[Extracted page text data]
=== Begin Enclosure ===

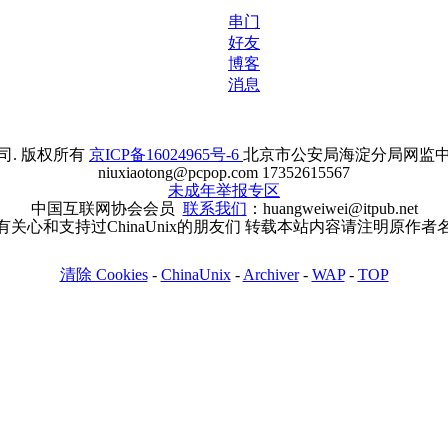
串门
好友
博客
消息
. 版权所有
京ICP备16024965号-6
北京市公安局海淀分局网监中心备案
niuxiaotong@pcpop.com 17352615567
未成年举报专区
中国互联网协会会员
联系我们
：huangweiwei@itpub.net
有关心和支持过ChinaUnix的朋友们 转载本站内容请注明原作者
清除 Cookies
-
ChinaUnix
-
Archiver
-
WAP
-
TOP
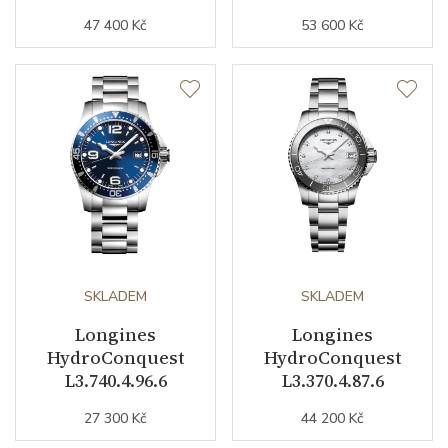
47 400 Kč
53 600 Kč
SKLADEM
SKLADEM
Longines
Longines
HydroConquest
HydroConquest
L3.740.4.96.6
L3.370.4.87.6
27 300 Kč
44 200 Kč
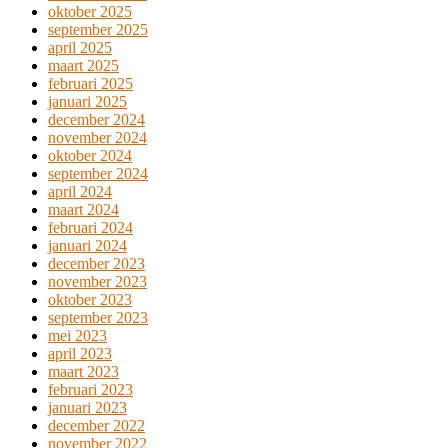
oktober 2025
september 2025
april 2025
maart 2025
februari 2025
januari 2025
december 2024
november 2024
oktober 2024
september 2024
april 2024
maart 2024
februari 2024
januari 2024
december 2023
november 2023
oktober 2023
september 2023
mei 2023
april 2023
maart 2023
februari 2023
januari 2023
december 2022
november 2022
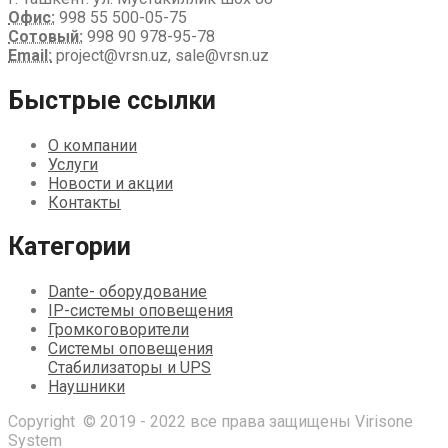
Офис:
998 55 500-05-75
Сотовый:
998 90 978-95-78
Email:
project@vrsn.uz, sale@vrsn.uz
Быстрые ссылки
О компании
Услуги
Новости и акции
Контакты
Категории
Dante- оборудование
IP-системы оповещения
Громкоговорители
Системы оповещения
Стабилизаторы и UPS
Наушники
Copyright © 2019 - 2022 все права защищены Virisone
System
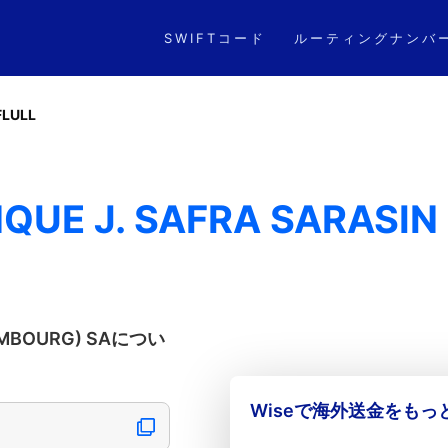
SWIFTコード
ルーティングナンバ
FLULL
NQUE J. SAFRA SARASI
XEMBOURG) SAについ
Wiseで海外送金をも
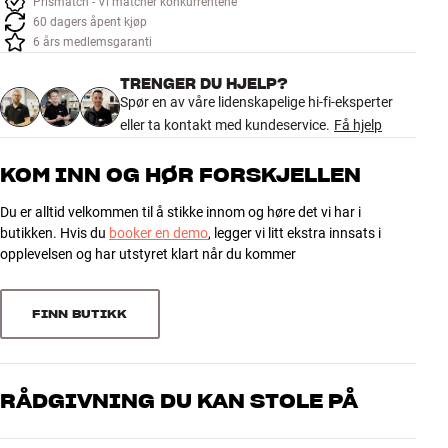
Prismatch - Vi matcher konkurrentene
Tilbehør
60 dagers åpent kjøp
6 års medlemsgaranti
INSPIRASJON
TRENGER DU HJELP?
Spør en av våre lidenskapelige hi-fi-eksperter
MERKER
eller ta kontakt med kundeservice.
Få hjelp
NYHETER
KOM INN OG HØR FORSKJELLEN
Du er alltid velkommen til å stikke innom og høre det vi har i
TILBUD
butikken. Hvis du
booker en demo
, legger vi litt ekstra innsats i
opplevelsen og har utstyret klart når du kommer
Finn Butikk
Kundeservice
Logg inn
FINN BUTIKK
Kundeservice
Bygg med lyd
RÅDGIVNING DU KAN STOLE PÅ
Våre medarbeidere er ekte entusiaster som kjenner produktene og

=== End Enclosure ===

What to produce: What is the number of lines above that contain the string "oktober"? Answer with that number only.

Exercise response: 3